**WORK TO BE COMPLETED**.
Please write out every entry below exactly, leaving out any pictures.

=== Begin Enclosure ===

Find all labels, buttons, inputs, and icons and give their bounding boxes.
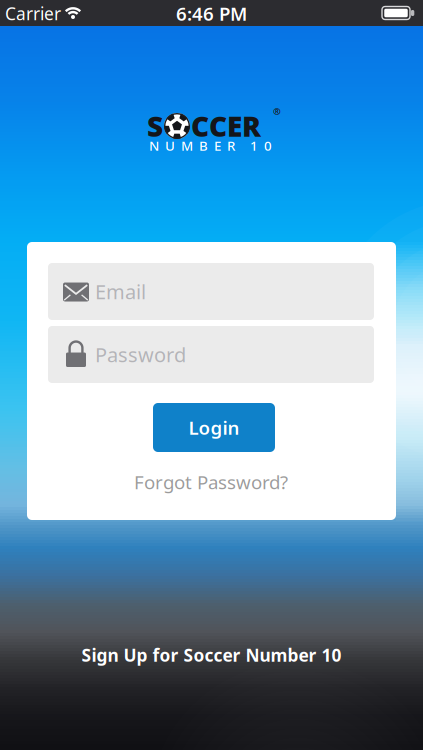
button[interactable]: Password [48, 326, 374, 383]
button[interactable]: Forgot Password? [134, 470, 288, 494]
button[interactable]: Sign Up for Soccer Number 10 [82, 644, 342, 666]
staticText: Login [188, 415, 240, 440]
staticText: Carrier [5, 2, 61, 25]
staticText: Password [95, 341, 186, 368]
staticText: S [147, 107, 163, 145]
staticText: Email [95, 278, 146, 305]
button[interactable]: Login [153, 403, 275, 452]
staticText: Sign Up for Soccer Number 10 [82, 644, 342, 666]
button[interactable]: Email [48, 263, 374, 320]
staticText: NUMBER 10 [149, 137, 272, 154]
staticText: Forgot Password? [134, 470, 288, 494]
staticText: CCER [191, 107, 261, 145]
staticText: ® [273, 105, 281, 118]
staticText: 6:46 PM [176, 1, 247, 26]
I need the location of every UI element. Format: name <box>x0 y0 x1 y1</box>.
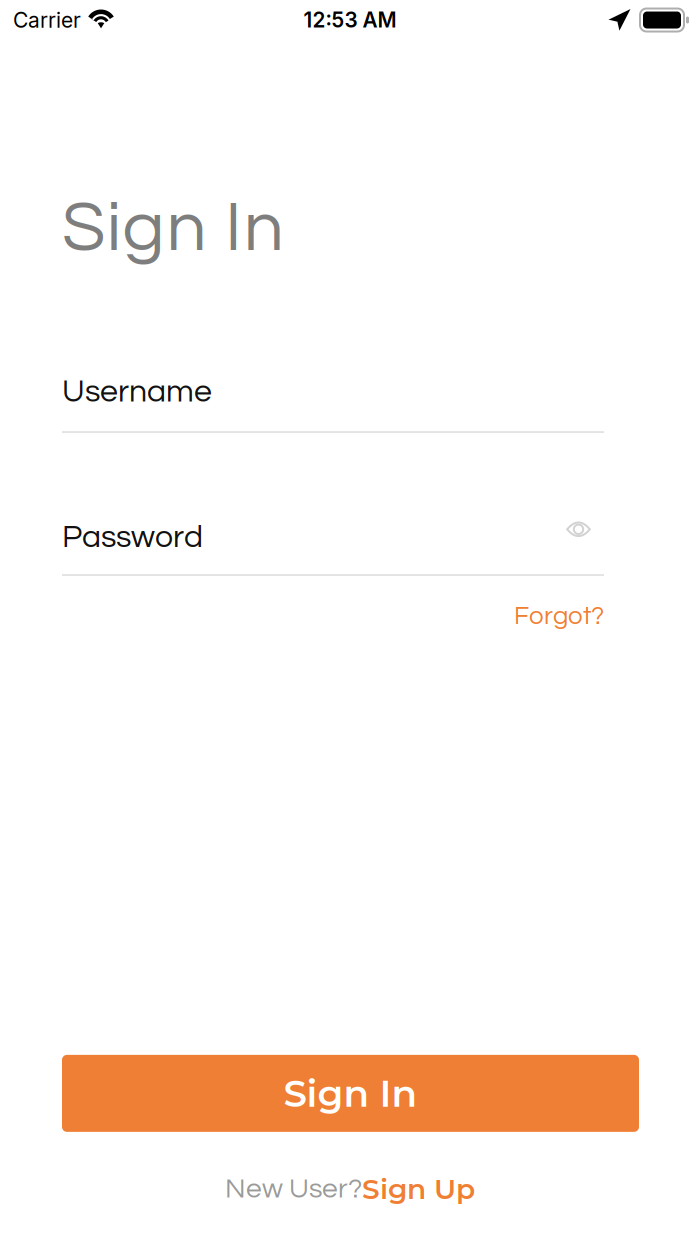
staticText: New User? <box>225 1174 362 1203</box>
staticText: Sign In <box>284 1071 418 1116</box>
staticText: Forgot? <box>514 603 604 629</box>
staticText: 12:53 AM <box>304 7 396 33</box>
staticText: Carrier <box>13 7 81 33</box>
button[interactable]: Sign Up <box>362 1172 475 1206</box>
button[interactable]: Forgot? <box>498 576 604 635</box>
staticText: Username <box>62 375 212 408</box>
staticText: Sign Up <box>362 1172 475 1206</box>
staticText: Password <box>62 521 203 554</box>
button[interactable]: Sign In <box>62 1055 639 1132</box>
button[interactable]: Show password <box>566 520 604 555</box>
staticText: Sign In <box>62 192 284 265</box>
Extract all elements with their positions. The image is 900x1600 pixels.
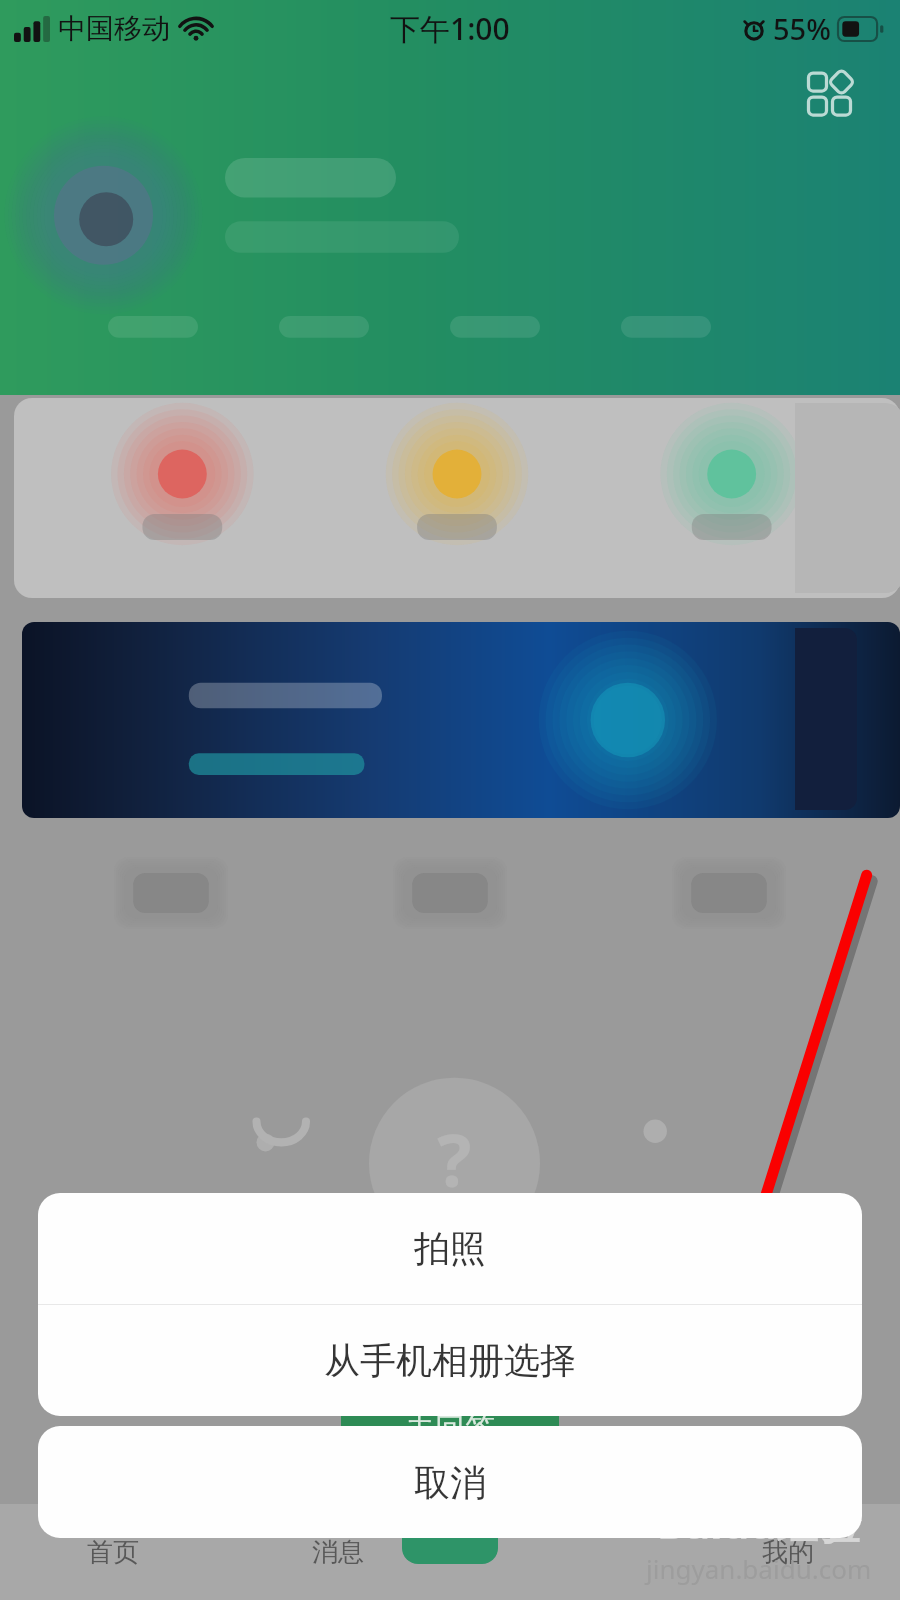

=== End Enclosure ===

**ANSWER TO THIS TASK**.
Find all labels, buttons, inputs, and icons and give their bounding boxes.
button[interactable]: Password [48, 326, 374, 383]
button[interactable]: Forgot Password? [134, 470, 288, 494]
button[interactable]: Sign Up for Soccer Number 10 [82, 644, 342, 666]
staticText: Login [188, 415, 240, 440]
staticText: Carrier [5, 2, 61, 25]
staticText: Password [95, 341, 186, 368]
staticText: S [147, 107, 163, 145]
staticText: Email [95, 278, 146, 305]
button[interactable]: Login [153, 403, 275, 452]
staticText: Sign Up for Soccer Number 10 [82, 644, 342, 666]
button[interactable]: Email [48, 263, 374, 320]
staticText: NUMBER 10 [149, 137, 272, 154]
staticText: Forgot Password? [134, 470, 288, 494]
staticText: CCER [191, 107, 261, 145]
staticText: ® [273, 105, 281, 118]
staticText: 6:46 PM [176, 1, 247, 26]
I need the location of every UI element. Format: name <box>x0 y0 x1 y1</box>.
staticText: New User? <box>225 1174 362 1203</box>
staticText: Sign In <box>284 1071 418 1116</box>
staticText: Forgot? <box>514 603 604 629</box>
staticText: 12:53 AM <box>304 7 396 33</box>
staticText: Carrier <box>13 7 81 33</box>
button[interactable]: Sign Up <box>362 1172 475 1206</box>
button[interactable]: Forgot? <box>498 576 604 635</box>
staticText: Username <box>62 375 212 408</box>
staticText: Sign Up <box>362 1172 475 1206</box>
staticText: Password <box>62 521 203 554</box>
button[interactable]: Sign In <box>62 1055 639 1132</box>
button[interactable]: Show password <box>566 520 604 555</box>
staticText: Sign In <box>62 192 284 265</box>
Extract all elements with their positions. The image is 900x1600 pixels.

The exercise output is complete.